3. Sumpah Menjadi Pelindung Dharma
Setelah menjadi murid Buddhis, Guan Yu bersumpah untuk menggunakan kekuatan spiritualnya demi melindungi ajaran Buddha, menjaga vihara-vihara dari gangguan roh jahat, dan memastikan keselamatan para praktisi Dharma. Sejak saat itulah, altar untuk menghormatinya mulai dibangun di vihara-vihara Mahayana sebagai Bodhisattva Sangharama.
Karakteristik Visual dan Penggambaran Altarnya
Di dalam vihara Buddha Mahayana tradisional, Anda akan hampir selalu menemukan altar Bodhisattva Sangharama. Ciri-cirinya adalah:
- Posisi Altar: Biasanya ditempatkan di aula utama (Mahavira Hall), berpasangan dengan Bodhisattva Skanda (Wei Tuo Pu Sa). Jika Wei Tuo berada di sisi kiri (menghadap ke dalam/luar), maka Sangharama berada di sisi kanan altar utama Buddha.

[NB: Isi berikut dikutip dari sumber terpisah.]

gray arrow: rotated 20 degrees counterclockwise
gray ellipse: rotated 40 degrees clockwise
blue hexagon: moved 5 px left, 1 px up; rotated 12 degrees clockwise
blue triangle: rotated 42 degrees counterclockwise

- Wujud Visual: Digambarkan sebagai jenderal berwajah merah (melambangkan keberanian dan kesetiaan), berjanggut panjang yang indah, mengenakan baju zirah perang hijau yang megah di balik jubahnya.

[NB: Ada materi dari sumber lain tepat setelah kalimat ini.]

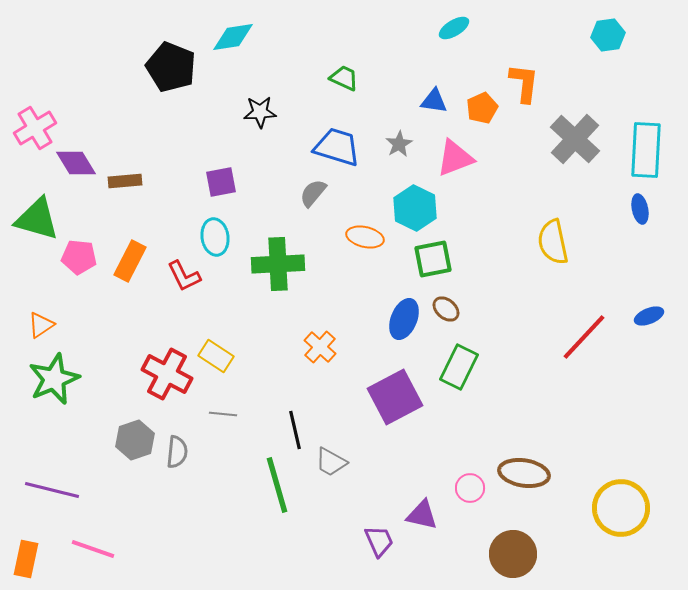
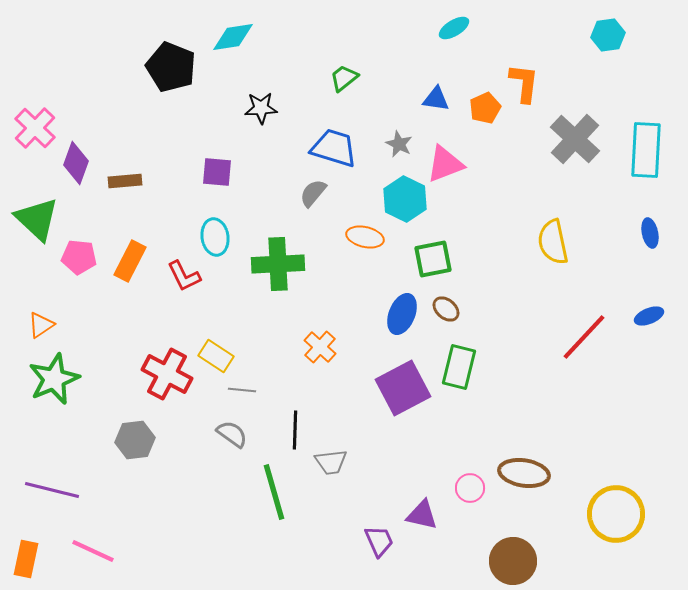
green trapezoid at (344, 78): rotated 64 degrees counterclockwise
blue triangle at (434, 101): moved 2 px right, 2 px up
orange pentagon at (482, 108): moved 3 px right
black star at (260, 112): moved 1 px right, 4 px up
pink cross at (35, 128): rotated 15 degrees counterclockwise
gray star at (399, 144): rotated 16 degrees counterclockwise
blue trapezoid at (337, 147): moved 3 px left, 1 px down
pink triangle at (455, 158): moved 10 px left, 6 px down
purple diamond at (76, 163): rotated 51 degrees clockwise
purple square at (221, 182): moved 4 px left, 10 px up; rotated 16 degrees clockwise
cyan hexagon at (415, 208): moved 10 px left, 9 px up
blue ellipse at (640, 209): moved 10 px right, 24 px down
green triangle at (37, 219): rotated 27 degrees clockwise
blue ellipse at (404, 319): moved 2 px left, 5 px up
green rectangle at (459, 367): rotated 12 degrees counterclockwise
purple square at (395, 397): moved 8 px right, 9 px up
gray line at (223, 414): moved 19 px right, 24 px up
black line at (295, 430): rotated 15 degrees clockwise
gray hexagon at (135, 440): rotated 12 degrees clockwise
gray semicircle at (177, 452): moved 55 px right, 18 px up; rotated 60 degrees counterclockwise
gray trapezoid at (331, 462): rotated 36 degrees counterclockwise
green line at (277, 485): moved 3 px left, 7 px down
yellow circle at (621, 508): moved 5 px left, 6 px down
pink line at (93, 549): moved 2 px down; rotated 6 degrees clockwise
brown circle at (513, 554): moved 7 px down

- Atribut: Tangan kanannya sering kali memegang janggutnya atau senjata khasnya, Guan Dao (Pedang Naga Hijau), sedangkan tangan kirinya memegang buku sejarah "Chun Qiu" (Musim Semi dan Gugur), yang melambangkan keadilan dan kecerdasan taktis.

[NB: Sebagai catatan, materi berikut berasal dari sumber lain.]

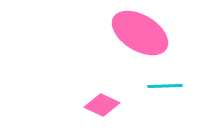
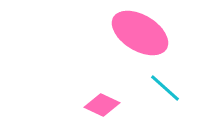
cyan line: moved 2 px down; rotated 44 degrees clockwise
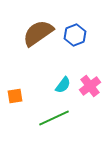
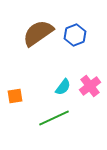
cyan semicircle: moved 2 px down
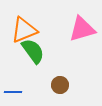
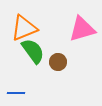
orange triangle: moved 2 px up
brown circle: moved 2 px left, 23 px up
blue line: moved 3 px right, 1 px down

Makna Spiritual dan Relevansi Bagi Praktisi
Pemujaan kepada Bodhisattva Sangharama bukan sekadar memohon perlindungan fisik dari bahaya, melainkan memiliki simbolisme batin yang mendalam bagi umat Buddha:
- Simbol Keteguhan Hati: Watak asli Guan Yu yang setia sampai mati menginspirasi para praktisi untuk setia pada janji Bodhisattva dan tekun dalam melatih diri di jalan Dharma, tidak peduli seberapa berat godaan duniawi.
- Penjaga Pikiran (Internal Sangharama): Vihara yang sesungguhnya adalah pikiran kita sendiri. Bodhisattva Sangharama adalah simbol dari kesadaran penuh (mindfulness) yang menjaga gerbang pikiran agar tidak ditembus oleh "musuh-musuh" batin seperti keserakahan, kebencian, dan kebodohan.
- Transformasi Karma: Kisah hidupnya mengajarkan bahwa seburuk apa pun masa lalu seseorang (bahkan seorang jenderal yang banyak membunuh di medan perang), jika ada penyesalan yang tulus dan tekad untuk berbalik ke jalan kebajikan, ia bisa bertransformasi menjadi pelindung kesucian.
Tradisi Peringatan
Hari jadi atau hari peringatan Bodhisattva Sangharama dirayakan setiap tahun pada tanggal 13 bulan 5 penanggalan imlek (beberapa tradisi merayakannya pada tanggal 24 bulan 6 imlek). Pada hari tersebut, umat Buddha Mahayana biasanya mengadakan puja bakti khusus, melafalkan Sutra, dan mempersembahkan pelita serta buah-buahan di altarnya sebagai bentuk penghormatan atas perlindungan yang Beliau berikan kepada Sangha dan Dharma.